From the equipment room, through the athletic training facilities to the film room, there have been a lot of state-of-the-art changes in high school football in recent years.

Some of the bigger schools have added extra sets of eyes too, from the top of the stadium to the sidelines to analyze and relay opponents’ schemes and weaknesses.

Usually all of that information is funneled into the command center, or head coach, who makes the final decisions.

But there are still some coaches who are “old school” and Mountain Pointe’s Norris Vaughan is one of them.

He is one of the rare head coaches who doesn’t have a set of plastic ear muffs and microphone over his head during a high school football game.

“I wore them for a while and didn’t like it,” Vaughan said. “I ended up breaking most of them and decided to quit doing it.”

Instead, Vaughan relies on an informational chain of command.

“We have a system,” he added. “People have certain jobs to do and I can’t have a bunch of people in my ear. All I need and want are two or three items of information on every play.”

Usually his “Radar O’Reilly” is running back and special teams coach Eric Lauer.

Vaughan said he also found it can be disrupting to wear headphones during a game.

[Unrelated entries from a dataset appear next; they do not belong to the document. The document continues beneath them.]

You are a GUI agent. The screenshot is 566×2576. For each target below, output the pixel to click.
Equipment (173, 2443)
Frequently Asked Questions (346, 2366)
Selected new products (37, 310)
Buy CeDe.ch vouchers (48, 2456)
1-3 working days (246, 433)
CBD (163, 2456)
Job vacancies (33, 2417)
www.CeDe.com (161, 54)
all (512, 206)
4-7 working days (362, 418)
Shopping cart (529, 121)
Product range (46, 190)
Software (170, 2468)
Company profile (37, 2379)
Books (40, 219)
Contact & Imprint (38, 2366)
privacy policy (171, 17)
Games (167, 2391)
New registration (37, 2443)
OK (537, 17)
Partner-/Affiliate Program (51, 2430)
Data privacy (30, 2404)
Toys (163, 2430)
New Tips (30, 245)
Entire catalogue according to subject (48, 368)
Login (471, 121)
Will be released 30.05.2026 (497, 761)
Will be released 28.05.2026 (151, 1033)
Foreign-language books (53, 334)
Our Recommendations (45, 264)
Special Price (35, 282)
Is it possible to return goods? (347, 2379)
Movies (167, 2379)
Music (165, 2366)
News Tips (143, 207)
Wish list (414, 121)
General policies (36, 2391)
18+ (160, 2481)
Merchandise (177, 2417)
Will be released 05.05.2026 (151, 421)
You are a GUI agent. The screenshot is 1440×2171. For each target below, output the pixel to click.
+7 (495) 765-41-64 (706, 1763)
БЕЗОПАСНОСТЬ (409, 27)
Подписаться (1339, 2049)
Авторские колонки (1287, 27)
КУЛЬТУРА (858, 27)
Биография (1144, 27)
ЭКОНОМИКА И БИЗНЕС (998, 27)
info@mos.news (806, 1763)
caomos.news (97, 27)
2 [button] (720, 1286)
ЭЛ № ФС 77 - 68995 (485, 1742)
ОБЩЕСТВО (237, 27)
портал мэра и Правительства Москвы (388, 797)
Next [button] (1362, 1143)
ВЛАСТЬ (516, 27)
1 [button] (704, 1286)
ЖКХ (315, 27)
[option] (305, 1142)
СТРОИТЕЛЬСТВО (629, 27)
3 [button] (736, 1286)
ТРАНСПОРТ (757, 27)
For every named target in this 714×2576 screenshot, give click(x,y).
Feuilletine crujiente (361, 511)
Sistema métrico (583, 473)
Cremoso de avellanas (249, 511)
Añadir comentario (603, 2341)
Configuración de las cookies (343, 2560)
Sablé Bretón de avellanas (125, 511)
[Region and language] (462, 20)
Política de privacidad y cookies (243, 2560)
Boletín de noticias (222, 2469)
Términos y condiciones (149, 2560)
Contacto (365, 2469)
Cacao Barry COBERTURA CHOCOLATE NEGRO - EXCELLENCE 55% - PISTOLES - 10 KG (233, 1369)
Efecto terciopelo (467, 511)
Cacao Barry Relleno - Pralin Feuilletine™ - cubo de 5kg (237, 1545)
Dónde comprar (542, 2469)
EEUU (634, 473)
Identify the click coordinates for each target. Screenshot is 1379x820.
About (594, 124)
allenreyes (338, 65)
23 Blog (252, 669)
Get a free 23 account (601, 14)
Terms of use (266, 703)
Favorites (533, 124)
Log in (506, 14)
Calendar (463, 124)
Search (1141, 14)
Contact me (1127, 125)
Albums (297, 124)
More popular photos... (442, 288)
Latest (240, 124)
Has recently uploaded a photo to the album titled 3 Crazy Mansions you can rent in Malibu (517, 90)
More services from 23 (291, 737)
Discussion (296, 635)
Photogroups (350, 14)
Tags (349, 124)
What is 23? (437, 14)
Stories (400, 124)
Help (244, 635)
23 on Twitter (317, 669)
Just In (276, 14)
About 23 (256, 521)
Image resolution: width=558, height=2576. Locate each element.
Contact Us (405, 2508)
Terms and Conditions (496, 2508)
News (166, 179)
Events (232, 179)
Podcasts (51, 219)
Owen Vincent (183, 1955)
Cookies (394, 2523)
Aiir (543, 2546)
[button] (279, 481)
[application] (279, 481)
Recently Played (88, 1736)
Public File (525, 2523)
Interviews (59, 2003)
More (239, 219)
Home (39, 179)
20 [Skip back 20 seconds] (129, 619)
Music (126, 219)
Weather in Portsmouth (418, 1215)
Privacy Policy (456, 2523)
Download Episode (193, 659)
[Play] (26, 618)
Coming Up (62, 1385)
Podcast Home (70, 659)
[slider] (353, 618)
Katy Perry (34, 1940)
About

“Sometimes people on the phone are excited and giving me information I don’t want,” Vaughan explained, “and it becomes distracting.”

In tense situations, veteran fighter pilots have been known to shut down a lot of the sophisticated onboard telemetry and just go on instinct and experience.

Sometimes Vaughan feels like he’s in that cockpit, too.

“I need pertinent information, not added information,” he explained. “If you’re talking to someone directly they give it to you, and whether you want to or not, you still process it. I decided not to do that.”

Flying by the “seat of his pants” like a veteran aviator, Vaughan and his coaching staff have turned the Pride around from a 2-8 team last season to a 10-0 contender, East Valley Region champions and into a first round playoff game against Mesa Westwood tonight, Nov. 13, at Karl Kiefer Stadium.